Origin of near-failure in Au contacts to polycrystalline β-Ga2O3 at high temperatures using interfacial studies

Abstract

Suitable contacts to gallium oxide are a controversial topic with contact behavior depending heavily on the pre- and post-processing conditions. Especially for the extreme environment applications such as those involving high temperatures, contact chemistry is varied and severely lacks understanding. Herein, we report on conventional pure Au contacts to polycrystalline β-Ga2O3, used as Schottky contacts, and explore the origin of their near-failure at high temperature up to 850 °C. For this purpose, β-Ga2O3 with Au interdigitated electrodes is subjected to high temperature annealing and their interface chemistry is studied and correlated with device performance for solar-blind photodetection. Around the optimized temperature of 450 °C, the performance of the PDs is found to be maximum, whereas it reduces drastically at 850 °C. Physical damage to the electrodes along with the formation of intermetallic gold-gallium alloy is observed via XPS depth profile studies and found to be the reason for the near-failure of device at extreme conditions. Although the alloy formation begins to slightly appear at 650 °C and reduces the performance, still it does not lead to device breakdown.
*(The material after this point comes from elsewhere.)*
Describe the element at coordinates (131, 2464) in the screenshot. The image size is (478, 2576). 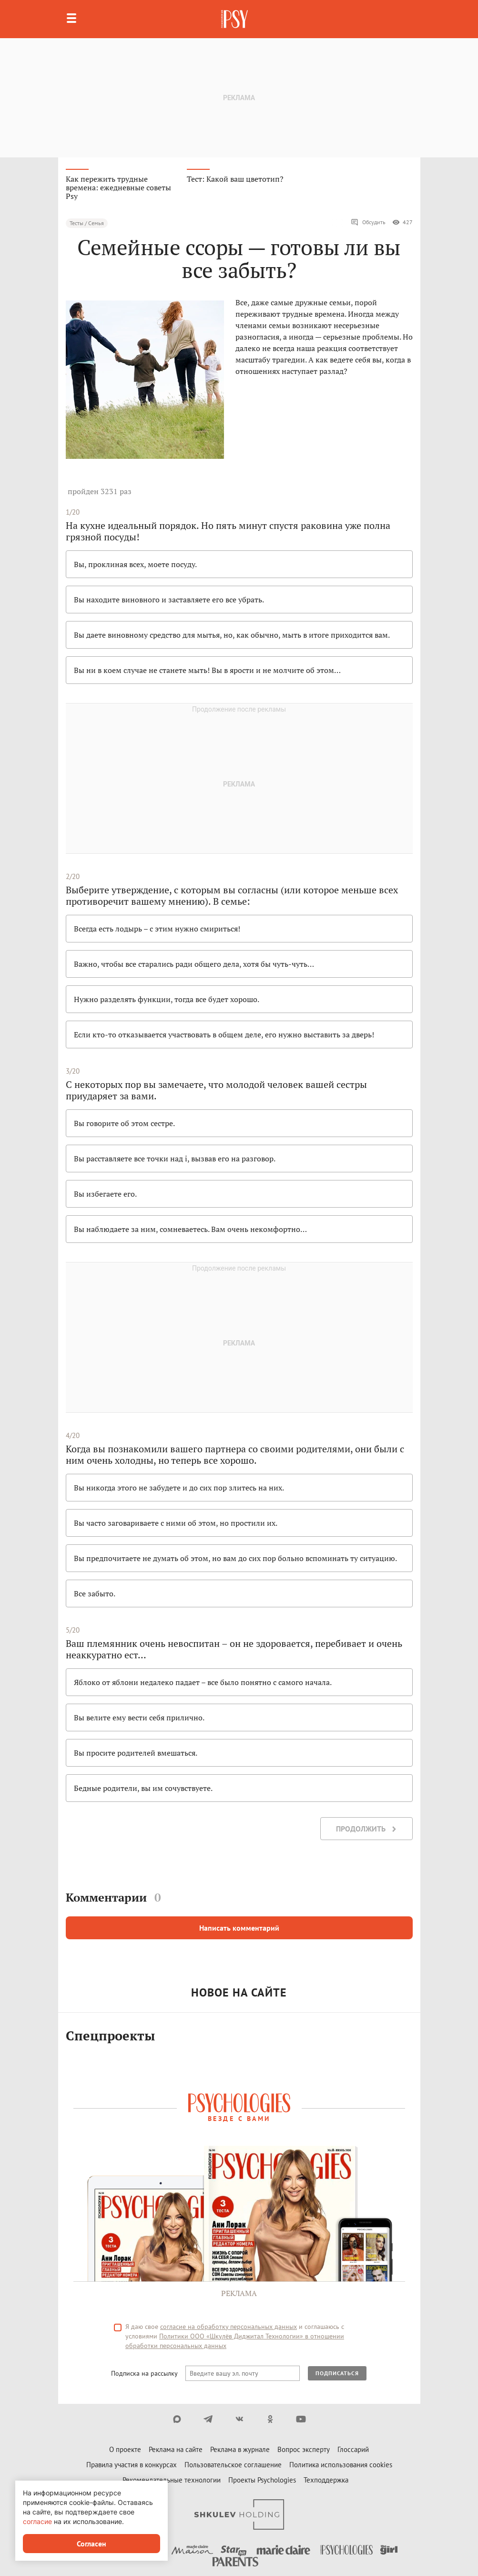 I see `Правила участия в конкурсах` at that location.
This study proves that unlike its counterparts GaN and GaAs, which have reported alloy formation at lower temperatures, β-Ga2O3 shows a higher resilience to the formation of Au–Ga alloy and can withstand higher temperatures before the actual device failure is reached. The proposed study shows the stability of standard metal contacts to Ga2O3 based devices, which have far-reaching implications for the future commercialization of wideband gap semiconductor based (opto)electronics.